Massive Parallelism for Mission-Critical Applications

Advanced Explicitly Parallel Instruction Computing (EPIC) Architecture

Intel® Itanium® processor series, codenamed Poulson, is the latest Intel Itanium processor in a long line of ground breaking designs. Optimized for Explicitly Parallel Instruction Computing (EPIC) principles, Intel Itanium processor 9500 series’ advanced EPIC Architecture can be best summarized as exploiting parallelism on all levels: pipeline, core, thread, memory, pipeline and instructions. End-users are now able to extract more inherent parallelism in their code than ever before to deliver a new level of performance, while benefiting from the mainframe-class RAS features to deliver an always-on experience in their mission-critical enterprise.
Adopting an Advanced EPIC Architecture

Intel Itanium processor 9500 series represents a near clean-sheet redesign of the Intel Itanium cores to support an unprecedented amount of instruction-level parallelism in its main execution pipeline. It can execute up to 12 instructions each cycle in 4 instruction bundles.
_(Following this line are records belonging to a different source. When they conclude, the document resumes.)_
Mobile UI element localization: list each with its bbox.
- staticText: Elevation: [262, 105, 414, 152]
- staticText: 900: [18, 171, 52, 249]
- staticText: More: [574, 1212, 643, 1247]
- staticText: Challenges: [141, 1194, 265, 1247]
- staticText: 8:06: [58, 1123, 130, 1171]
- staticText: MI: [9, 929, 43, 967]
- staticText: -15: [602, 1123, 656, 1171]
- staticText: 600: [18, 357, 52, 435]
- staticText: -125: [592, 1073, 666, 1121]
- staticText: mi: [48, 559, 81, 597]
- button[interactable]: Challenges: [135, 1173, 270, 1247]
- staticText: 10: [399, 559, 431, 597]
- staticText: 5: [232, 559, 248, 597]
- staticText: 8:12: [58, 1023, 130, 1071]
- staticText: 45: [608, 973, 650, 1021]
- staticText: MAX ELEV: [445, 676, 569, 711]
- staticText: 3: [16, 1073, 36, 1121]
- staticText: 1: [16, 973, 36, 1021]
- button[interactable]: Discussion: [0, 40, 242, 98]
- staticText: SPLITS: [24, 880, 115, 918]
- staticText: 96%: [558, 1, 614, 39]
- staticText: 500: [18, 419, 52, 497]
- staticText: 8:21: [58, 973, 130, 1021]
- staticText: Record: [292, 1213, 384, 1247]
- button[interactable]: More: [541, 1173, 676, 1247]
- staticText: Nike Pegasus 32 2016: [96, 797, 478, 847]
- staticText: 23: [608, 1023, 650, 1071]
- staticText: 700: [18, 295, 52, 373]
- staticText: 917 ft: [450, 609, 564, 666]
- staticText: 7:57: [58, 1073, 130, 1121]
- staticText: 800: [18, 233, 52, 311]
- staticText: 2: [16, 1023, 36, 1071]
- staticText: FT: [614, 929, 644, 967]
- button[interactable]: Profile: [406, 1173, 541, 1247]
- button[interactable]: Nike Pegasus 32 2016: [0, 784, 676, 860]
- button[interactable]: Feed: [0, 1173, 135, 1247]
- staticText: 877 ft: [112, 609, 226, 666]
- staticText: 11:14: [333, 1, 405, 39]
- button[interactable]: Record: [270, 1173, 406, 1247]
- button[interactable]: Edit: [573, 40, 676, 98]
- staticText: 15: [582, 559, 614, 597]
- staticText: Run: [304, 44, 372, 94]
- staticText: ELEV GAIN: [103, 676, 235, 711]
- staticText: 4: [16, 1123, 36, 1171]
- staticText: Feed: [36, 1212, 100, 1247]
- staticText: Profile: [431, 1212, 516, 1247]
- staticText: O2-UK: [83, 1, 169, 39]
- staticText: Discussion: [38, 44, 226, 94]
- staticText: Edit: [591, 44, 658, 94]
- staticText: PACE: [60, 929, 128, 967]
It has 2 memory execution units, 2 general purpose integer units, 2 ALU units, 2 floating point units, 3 branch units and 1 NOP unit. The Intel Itanium bundle template determines which units are candidates for executing each instruction. The hardware algorithm used to disperse the incoming instructions into each of the 12 execution unit pipelines is simple, deterministic and efficient – allowing compilers to exactly control execution resources. To support 12-wide issue, the register files have 12 read and 12 write ports.

Intel Itanium processor New-Instructions Architectural Extensions

Intel Itanium processor 9500 series adds a set of new instructions that extends the Itanium architecture. It adds integer multiply instructions and a count-leading-zero instruction. It adds an instruction to provide better OS control of thread behavior. It adds and extends instructions that provide more detailed data access hints as well as new user-controlled register file to control those hints. This allows compilers much finer grained control of data cache and TLB policies. It also adds an instruction for multi-line software prefetches. All of these new instructions are motivated by the desire to increase performance, both single-thread and multi-thread.

Memory Parallelism

Intel Itanium processor 9500 series also focuses on increasing memory parallelism by addressing throughput and queuing in the memory subsystem. The core has additional queuing for pending memory operations tweaked for throughput. Queue sizes were increased and the scheduler was changed to focus on performance and power.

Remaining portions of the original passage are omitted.